The good news is that whoever calls on the name of the Lord will be saved. Jesus asked, “Why do you call me Lord, Lord, and don’t do what I say?” so if we’re not doing as he says, we’re not really calling on the Lord, but instead taking his name in vain, and that’s no help.

James agrees with that, reminding us that faith without works is dead. It follows that faith which is not dead is not without works, which is why all we need is faith, as Paul also wrote. A car without wheels and an engine is dead, but a car that runs includes these.

So what are the wheels and engine of real faith? Micah 6:8 says, “Man, what does the Lord want from you but to do justice, to love mercy, and to walk humbly with your God?”

Closing the three schools because you and Heatley judged those people too weak to resist – taking his advice when you knew what an unprincipled liar he was - did you do justice to those people, or love mercy? When you walked in the counsel of your crooked lawyers to pick an unjust fight with Lewis, did you walk humbly with your God? When you aid and abet injustice to Megan Higgins and to so many others, reasoning that if you do them justice you might then have to do justice to others - God forbid - are you doing the word of God that you claim to believe? When special ed robs kids, not even saving money but just being mean, and you back them up, carefully hiding your eyes from their malice, is that justice and mercy to the abused? What if it were your own kids? Mr. Joseph has written that we should forget all this and move on, but the past is not past until you forsake it in repentance, and have you even considered doing so? When we hurry to forget the past, we repeat it by way of reminder.

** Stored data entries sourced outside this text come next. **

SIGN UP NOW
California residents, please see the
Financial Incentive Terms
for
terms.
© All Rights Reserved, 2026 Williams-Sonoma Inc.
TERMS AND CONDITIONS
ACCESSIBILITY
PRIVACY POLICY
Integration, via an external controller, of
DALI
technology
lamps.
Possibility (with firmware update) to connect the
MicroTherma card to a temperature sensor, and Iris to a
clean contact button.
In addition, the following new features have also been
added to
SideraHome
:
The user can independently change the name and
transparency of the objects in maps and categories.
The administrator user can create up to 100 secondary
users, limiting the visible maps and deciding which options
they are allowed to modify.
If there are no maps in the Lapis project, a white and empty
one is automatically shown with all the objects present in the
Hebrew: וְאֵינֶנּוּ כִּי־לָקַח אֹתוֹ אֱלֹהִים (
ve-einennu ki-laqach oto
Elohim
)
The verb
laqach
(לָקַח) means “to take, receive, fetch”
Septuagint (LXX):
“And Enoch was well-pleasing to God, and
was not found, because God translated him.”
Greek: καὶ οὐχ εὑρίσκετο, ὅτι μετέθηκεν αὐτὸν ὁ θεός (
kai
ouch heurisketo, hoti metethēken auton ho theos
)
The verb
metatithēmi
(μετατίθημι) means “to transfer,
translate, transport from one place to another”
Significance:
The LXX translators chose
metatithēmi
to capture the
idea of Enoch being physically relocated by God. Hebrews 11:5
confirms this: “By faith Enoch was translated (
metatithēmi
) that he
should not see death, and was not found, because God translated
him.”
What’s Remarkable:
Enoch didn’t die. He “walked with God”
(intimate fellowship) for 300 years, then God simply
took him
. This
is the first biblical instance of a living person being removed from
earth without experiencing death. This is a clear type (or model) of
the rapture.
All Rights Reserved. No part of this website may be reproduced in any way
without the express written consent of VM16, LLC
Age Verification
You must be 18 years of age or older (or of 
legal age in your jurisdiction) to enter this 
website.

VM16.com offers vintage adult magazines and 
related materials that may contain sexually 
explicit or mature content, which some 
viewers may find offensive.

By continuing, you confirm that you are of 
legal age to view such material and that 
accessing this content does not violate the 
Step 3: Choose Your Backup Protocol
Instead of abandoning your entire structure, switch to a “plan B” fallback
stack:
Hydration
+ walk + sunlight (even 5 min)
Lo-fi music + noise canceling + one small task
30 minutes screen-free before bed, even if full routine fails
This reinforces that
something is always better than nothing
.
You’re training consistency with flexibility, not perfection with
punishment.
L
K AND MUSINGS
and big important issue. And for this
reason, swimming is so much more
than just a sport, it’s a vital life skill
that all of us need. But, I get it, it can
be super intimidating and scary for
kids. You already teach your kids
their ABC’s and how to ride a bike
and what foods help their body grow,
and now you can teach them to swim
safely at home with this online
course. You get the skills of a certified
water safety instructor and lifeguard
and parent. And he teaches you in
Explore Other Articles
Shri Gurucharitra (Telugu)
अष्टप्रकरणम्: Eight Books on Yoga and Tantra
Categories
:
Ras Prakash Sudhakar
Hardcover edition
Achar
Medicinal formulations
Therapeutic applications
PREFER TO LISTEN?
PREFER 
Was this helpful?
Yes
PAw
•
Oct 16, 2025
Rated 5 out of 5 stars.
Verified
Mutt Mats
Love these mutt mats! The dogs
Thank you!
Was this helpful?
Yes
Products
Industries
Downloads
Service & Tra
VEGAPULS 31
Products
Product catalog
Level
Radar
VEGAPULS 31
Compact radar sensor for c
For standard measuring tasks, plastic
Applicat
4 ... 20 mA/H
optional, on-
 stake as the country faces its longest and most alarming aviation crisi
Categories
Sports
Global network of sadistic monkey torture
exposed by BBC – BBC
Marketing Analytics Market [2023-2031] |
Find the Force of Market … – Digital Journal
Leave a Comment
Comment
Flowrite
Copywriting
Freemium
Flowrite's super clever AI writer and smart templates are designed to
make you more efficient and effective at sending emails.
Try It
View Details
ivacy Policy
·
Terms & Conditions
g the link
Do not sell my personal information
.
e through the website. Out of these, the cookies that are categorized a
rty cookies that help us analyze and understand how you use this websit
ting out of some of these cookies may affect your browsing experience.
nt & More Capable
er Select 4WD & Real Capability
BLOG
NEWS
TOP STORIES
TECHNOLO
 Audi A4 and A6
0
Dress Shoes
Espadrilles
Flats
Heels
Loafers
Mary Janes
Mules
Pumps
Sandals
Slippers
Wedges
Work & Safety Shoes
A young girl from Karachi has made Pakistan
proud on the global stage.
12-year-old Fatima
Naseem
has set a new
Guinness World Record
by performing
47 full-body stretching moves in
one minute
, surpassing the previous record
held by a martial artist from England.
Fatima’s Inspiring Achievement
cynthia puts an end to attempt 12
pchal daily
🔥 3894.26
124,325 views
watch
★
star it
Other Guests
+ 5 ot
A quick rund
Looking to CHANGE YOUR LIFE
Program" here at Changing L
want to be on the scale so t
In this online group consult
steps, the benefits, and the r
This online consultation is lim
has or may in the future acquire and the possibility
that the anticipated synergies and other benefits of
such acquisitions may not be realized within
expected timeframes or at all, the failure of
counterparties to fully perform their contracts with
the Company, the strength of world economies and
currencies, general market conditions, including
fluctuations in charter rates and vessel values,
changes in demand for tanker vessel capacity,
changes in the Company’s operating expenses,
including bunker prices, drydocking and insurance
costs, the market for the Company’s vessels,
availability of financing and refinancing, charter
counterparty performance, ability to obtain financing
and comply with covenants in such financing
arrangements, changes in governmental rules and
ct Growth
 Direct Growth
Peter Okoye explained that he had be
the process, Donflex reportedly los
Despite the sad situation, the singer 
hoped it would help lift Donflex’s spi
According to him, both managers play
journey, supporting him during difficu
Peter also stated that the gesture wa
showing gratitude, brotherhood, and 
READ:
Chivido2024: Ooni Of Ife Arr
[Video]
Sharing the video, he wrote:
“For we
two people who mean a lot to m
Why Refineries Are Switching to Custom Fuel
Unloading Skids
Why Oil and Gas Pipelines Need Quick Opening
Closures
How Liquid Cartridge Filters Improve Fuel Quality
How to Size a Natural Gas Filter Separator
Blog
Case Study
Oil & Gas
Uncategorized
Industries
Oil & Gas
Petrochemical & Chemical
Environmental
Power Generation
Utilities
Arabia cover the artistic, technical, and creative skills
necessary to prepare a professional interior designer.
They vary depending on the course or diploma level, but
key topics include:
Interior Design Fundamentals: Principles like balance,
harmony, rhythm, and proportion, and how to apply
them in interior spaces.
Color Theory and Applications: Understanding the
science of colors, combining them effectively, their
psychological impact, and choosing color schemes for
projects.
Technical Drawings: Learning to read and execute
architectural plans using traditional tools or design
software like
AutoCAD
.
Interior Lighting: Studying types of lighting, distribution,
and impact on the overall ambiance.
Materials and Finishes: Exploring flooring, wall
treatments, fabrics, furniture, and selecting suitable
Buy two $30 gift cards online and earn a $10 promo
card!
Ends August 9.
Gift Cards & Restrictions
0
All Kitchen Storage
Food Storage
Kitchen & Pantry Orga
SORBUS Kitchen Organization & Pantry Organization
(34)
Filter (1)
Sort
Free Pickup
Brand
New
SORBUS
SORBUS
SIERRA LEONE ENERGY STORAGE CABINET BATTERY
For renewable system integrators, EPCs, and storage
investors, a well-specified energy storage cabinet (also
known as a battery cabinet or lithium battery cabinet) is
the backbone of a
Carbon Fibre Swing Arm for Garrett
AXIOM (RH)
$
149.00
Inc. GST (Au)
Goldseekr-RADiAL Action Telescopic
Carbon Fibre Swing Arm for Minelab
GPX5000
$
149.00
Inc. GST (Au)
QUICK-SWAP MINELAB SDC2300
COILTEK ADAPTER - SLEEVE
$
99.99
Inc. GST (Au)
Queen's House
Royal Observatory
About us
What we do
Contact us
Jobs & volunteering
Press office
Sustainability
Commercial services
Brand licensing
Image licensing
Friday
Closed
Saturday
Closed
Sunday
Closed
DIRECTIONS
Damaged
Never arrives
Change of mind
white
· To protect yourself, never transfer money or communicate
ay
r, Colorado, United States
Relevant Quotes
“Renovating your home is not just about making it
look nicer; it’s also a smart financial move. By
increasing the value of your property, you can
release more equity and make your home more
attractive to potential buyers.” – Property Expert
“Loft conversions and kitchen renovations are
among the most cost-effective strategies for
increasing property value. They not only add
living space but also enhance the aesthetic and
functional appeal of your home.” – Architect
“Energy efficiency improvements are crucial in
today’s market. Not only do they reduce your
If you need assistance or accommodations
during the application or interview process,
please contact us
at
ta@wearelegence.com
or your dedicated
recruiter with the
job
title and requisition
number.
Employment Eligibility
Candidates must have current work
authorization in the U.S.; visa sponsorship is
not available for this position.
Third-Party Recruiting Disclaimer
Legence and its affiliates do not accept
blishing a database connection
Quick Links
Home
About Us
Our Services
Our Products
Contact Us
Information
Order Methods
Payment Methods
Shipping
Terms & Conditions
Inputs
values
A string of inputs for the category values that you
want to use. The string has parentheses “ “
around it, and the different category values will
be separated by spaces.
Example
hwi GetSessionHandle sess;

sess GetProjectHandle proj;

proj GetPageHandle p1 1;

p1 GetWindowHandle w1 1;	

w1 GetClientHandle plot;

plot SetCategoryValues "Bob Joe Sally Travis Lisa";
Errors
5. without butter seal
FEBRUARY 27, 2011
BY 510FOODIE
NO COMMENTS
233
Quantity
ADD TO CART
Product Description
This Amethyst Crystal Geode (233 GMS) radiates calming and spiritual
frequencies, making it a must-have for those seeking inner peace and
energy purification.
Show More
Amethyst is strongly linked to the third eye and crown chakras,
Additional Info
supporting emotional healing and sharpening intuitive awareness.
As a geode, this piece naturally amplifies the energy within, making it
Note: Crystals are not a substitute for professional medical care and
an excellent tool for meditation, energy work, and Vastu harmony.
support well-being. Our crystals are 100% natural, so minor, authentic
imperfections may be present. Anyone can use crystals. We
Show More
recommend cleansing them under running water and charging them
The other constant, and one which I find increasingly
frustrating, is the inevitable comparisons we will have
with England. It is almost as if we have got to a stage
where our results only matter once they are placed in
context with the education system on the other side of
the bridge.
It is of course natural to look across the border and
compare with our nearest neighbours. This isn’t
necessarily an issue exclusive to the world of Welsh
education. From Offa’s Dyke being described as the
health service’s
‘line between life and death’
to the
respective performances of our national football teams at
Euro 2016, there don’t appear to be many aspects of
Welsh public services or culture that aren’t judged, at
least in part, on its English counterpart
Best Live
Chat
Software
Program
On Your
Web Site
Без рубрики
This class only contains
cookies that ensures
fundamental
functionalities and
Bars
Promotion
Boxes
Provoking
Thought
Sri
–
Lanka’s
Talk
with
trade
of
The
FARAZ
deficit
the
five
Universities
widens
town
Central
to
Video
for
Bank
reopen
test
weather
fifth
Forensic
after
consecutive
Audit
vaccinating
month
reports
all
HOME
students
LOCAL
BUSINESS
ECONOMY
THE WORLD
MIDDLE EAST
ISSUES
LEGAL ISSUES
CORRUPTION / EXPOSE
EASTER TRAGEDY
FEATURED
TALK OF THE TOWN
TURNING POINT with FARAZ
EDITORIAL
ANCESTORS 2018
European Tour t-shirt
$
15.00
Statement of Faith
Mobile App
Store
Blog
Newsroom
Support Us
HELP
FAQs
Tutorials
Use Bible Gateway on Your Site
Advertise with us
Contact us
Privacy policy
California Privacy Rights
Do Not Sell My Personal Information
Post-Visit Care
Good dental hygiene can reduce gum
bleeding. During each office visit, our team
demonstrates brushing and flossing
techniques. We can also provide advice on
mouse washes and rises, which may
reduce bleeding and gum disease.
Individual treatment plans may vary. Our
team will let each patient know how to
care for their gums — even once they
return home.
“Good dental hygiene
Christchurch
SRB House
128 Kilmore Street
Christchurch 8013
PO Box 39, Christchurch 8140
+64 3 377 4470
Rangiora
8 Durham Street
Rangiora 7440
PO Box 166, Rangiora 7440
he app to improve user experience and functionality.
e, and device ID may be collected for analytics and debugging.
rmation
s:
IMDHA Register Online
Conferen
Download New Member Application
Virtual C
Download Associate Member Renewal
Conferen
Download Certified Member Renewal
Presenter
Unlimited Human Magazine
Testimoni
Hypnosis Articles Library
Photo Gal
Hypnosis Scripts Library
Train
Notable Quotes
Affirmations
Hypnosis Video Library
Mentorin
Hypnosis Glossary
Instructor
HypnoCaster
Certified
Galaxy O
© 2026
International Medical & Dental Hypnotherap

Aiding and abetting injustice, enabling merciless and cunning abuse, and walking complacently with your clever lawyers has been expensive trouble. Learning to do justice, to love mercy, and to walk humbly with your God might work better. What you teach in Sunday School, learn again to do it here!

Mothers Day

There's a lot of sentimentality around Mothers Day. Sentimentality is the emotional bath people take instead of actually loving people - that is doing justice, loving mercy, and walking humbly with their God - so I find it nauseating. From Revelation 3:14-20, I'm convinced that in this my feelings are somewhat compatible with those of Jesus.

An unsentimental, practical, and therefore helpful, perspective from Donna Smith of National Nurses United.

Monday, May 03, 2010

Can you mock this church?

Nicholas Kristoff in the New York Times about some actual Christians in the Roman Catholic Church. It's great to see something working as designed. Read it. It's good to see that it's not ALL BS all the time. And while you're in there, you can reflect that the hostility of the secular press toward religious people is mostly not about hostility to the gospel. It's because the gospel is the last thing to be seen among Christoids. When some evidence for Jesus turns up, they respond just fine - indeed, they like the real Jesus when they see him a good deal better than the professing Christians generally do. Which, judging by who crucified him after fighting him all the time, is what we read in the gospels, isn't it?